Muthayya S, Kurpad A V, Duggan C P, Bosch R J, Dwarkanath P, Mhaskar A, Mhaskar R, Thomas A, Vaz M, Bhat S, Fawzi W W

机构信息

Division of Nutrition, Institute of Population Health and Clinical Research, St John's National Academy of Health Sciences, Bangalore, India.

出版信息

Eur J Clin Nutr. 2006 Jun;60(6):791-801. doi: 10.1038/sj.ejcn.1602383. Epub 2006 Jan 11.

Abstract

OBJECTIVE

To assess the maternal sociodemographic, anthropometric, dietary and micronutrient status in apparently healthy pregnant women in order to determine their associations with intrauterine growth retardation (IUGR).

DESIGN

Prospective observational study.

SETTING

Bangalore City, India.

SUBJECTS

A total of 478 women were recruited at 12.9+/-3.3 weeks of gestation and followed up at the first, second and third trimesters of pregnancy and at delivery.
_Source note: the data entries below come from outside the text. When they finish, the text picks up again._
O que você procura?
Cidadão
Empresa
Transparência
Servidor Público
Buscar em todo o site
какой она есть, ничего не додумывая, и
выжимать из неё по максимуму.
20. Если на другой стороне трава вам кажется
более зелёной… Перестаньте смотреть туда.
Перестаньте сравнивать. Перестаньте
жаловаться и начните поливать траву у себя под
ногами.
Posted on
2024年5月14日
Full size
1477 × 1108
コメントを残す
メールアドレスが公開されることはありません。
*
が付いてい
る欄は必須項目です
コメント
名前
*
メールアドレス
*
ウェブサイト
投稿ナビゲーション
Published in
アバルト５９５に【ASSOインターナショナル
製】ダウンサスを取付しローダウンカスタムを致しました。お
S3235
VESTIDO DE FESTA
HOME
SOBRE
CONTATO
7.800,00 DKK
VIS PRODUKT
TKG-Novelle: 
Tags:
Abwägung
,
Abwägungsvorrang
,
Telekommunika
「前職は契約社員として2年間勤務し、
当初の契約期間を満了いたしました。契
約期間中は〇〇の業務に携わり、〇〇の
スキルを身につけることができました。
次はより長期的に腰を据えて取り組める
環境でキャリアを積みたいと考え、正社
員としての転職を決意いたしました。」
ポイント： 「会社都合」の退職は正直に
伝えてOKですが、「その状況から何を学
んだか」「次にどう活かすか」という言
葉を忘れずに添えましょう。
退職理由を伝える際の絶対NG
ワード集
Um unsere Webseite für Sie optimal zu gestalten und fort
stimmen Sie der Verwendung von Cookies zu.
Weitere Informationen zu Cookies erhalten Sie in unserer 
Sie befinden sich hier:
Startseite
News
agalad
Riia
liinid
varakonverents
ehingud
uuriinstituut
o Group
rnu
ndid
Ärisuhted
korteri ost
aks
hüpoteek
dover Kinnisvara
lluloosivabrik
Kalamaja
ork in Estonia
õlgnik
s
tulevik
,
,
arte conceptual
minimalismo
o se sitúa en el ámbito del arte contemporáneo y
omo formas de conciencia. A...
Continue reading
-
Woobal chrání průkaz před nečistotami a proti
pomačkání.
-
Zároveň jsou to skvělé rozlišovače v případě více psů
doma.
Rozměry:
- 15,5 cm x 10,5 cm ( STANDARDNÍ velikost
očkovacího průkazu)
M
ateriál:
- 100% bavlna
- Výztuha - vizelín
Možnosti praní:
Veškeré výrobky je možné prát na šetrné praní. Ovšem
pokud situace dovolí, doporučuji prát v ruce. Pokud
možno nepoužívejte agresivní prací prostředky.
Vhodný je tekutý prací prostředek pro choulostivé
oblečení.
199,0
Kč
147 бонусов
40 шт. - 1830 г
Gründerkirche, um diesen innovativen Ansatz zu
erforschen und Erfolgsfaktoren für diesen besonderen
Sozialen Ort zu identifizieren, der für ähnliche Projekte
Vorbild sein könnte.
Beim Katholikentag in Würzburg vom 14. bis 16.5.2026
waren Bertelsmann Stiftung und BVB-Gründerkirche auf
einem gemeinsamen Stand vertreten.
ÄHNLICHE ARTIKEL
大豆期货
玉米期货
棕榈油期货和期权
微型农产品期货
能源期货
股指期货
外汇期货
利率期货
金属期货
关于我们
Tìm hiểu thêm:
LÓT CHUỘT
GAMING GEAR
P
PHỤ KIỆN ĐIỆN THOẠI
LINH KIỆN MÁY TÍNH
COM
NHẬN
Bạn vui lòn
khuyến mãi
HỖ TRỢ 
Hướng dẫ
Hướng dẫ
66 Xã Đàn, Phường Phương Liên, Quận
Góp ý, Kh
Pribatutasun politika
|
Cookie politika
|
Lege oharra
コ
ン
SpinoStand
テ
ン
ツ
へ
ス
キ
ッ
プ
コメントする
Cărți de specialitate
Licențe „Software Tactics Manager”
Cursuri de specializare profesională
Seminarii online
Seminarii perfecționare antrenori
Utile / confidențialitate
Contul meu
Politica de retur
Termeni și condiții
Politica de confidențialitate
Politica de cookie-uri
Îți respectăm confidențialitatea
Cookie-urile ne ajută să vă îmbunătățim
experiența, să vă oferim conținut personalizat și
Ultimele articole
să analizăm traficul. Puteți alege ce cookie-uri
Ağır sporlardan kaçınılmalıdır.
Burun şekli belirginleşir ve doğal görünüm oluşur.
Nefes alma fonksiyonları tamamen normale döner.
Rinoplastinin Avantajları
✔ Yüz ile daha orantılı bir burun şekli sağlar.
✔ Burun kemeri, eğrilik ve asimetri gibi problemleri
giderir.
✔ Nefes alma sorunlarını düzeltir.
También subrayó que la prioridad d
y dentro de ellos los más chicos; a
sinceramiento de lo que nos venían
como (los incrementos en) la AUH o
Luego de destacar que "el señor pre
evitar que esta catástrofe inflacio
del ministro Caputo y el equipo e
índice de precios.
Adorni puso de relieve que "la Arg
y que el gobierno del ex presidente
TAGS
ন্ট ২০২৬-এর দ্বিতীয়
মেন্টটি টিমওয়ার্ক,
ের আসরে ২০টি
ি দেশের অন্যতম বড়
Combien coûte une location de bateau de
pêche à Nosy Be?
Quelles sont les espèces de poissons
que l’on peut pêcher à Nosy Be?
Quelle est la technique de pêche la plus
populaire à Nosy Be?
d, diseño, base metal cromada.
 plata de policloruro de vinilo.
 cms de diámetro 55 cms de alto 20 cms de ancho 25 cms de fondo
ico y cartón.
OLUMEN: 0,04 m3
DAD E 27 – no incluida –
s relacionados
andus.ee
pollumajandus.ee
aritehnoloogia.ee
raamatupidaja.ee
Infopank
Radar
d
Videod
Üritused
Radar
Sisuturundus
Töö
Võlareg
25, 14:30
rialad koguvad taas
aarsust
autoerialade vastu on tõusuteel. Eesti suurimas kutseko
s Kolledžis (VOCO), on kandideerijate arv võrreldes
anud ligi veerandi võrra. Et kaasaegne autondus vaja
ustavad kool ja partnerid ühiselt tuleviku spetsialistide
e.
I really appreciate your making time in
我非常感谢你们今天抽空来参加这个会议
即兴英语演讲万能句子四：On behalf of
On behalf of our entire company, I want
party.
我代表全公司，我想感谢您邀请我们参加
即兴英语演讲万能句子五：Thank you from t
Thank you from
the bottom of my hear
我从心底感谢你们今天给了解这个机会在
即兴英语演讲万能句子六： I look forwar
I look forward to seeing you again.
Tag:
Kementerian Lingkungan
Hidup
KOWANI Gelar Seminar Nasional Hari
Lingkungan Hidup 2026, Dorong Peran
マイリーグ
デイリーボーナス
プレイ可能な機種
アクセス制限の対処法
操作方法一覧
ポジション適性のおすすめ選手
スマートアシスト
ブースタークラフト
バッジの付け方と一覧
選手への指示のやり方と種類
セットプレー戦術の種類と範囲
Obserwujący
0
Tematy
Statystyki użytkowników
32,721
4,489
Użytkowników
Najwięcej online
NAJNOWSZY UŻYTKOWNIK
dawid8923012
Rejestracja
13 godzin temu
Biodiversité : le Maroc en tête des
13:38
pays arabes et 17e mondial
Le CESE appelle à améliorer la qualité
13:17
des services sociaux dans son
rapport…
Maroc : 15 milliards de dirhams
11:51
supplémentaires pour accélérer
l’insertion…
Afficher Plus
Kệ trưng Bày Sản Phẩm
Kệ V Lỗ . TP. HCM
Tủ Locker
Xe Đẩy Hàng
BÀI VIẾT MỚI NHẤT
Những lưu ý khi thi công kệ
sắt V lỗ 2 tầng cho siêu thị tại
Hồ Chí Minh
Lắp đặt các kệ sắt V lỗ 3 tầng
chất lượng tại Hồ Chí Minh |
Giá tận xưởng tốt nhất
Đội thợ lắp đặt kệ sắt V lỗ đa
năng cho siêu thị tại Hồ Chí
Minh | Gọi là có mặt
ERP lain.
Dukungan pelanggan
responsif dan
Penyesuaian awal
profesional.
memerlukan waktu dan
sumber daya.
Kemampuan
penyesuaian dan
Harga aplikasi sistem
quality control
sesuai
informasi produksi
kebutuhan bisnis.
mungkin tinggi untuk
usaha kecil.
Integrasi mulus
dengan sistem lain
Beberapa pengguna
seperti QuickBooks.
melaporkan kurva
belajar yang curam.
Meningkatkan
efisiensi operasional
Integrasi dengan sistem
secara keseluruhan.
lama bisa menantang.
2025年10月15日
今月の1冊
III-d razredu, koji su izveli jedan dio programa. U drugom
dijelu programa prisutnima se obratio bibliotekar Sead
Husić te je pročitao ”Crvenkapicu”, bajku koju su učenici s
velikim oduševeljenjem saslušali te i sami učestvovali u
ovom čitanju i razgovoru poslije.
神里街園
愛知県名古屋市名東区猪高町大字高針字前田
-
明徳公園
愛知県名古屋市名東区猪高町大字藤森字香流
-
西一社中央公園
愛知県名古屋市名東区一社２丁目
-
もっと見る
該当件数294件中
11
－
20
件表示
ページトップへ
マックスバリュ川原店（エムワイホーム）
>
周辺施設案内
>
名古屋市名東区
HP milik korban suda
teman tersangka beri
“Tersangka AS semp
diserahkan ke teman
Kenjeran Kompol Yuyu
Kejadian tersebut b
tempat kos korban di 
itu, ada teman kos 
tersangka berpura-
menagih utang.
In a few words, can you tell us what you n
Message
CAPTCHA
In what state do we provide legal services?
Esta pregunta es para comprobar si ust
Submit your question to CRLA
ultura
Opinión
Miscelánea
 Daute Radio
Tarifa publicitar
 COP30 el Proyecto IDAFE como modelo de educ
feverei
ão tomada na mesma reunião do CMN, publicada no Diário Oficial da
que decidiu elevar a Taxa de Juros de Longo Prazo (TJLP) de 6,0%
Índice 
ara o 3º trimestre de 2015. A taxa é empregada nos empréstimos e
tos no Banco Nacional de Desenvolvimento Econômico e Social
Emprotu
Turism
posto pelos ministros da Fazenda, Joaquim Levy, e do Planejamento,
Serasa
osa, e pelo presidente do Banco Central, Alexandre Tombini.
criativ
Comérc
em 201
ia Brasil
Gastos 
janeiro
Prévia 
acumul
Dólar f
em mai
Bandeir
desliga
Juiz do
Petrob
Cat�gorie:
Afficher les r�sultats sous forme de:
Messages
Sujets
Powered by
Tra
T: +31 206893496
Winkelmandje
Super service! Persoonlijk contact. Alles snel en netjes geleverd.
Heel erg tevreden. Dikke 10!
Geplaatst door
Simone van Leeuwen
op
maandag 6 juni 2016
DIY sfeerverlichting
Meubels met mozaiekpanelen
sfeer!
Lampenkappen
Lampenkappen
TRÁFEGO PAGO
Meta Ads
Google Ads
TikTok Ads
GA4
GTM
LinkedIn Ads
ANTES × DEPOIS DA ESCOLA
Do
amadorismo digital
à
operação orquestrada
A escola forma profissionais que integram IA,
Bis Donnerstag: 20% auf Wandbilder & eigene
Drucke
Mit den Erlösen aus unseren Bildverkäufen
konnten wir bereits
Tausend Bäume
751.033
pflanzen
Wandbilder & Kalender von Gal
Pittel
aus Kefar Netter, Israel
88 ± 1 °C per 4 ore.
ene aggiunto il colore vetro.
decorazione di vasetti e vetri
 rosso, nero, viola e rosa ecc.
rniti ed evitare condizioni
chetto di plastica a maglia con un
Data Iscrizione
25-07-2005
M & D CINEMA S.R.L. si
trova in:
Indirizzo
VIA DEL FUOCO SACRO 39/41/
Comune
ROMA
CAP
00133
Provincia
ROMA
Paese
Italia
The dropout rate was 8.5%.

INTERVENTIONS

None.

MAIN OUTCOME MEASURES

Birth weight was measured at hospital delivery.

RESULTS

The mean birth weight was 2.85+/-0.45 kg. In all, 28.6% of newborns were IUGR. There was a strong inverse relationship between maternal educational level and risk of IUGR. A low body weight at baseline was also associated with a high risk of IUGR. Compared with women in the highest quartile for second trimester weight gain, those in the lowest quartile had a significantly higher adjusted odds ratio (AOR: 3.98; 95% CI: 1.83, 8.65) for IUGR. Women in the lowest tertile for serum vitamin B(12) concentration during each of the three trimesters of pregnancy had significantly higher risk of IUGR (AOR: 5.98, 9.28 and 2.81 for trimesters 1-3, respectively).

CONCLUSIONS

The present study demonstrates associations between educational status, maternal weight and gestational weight gain with IUGR. Importantly, in a subsample, there were strong associations of vitamin B(12) status with IUGR, suggesting that better socioeconomic conditions, improved nutritional status and early detection of vitamin B(12) deficiency in pregnancy combined with appropriate interventions are likely to play an important role in reducing IUGR.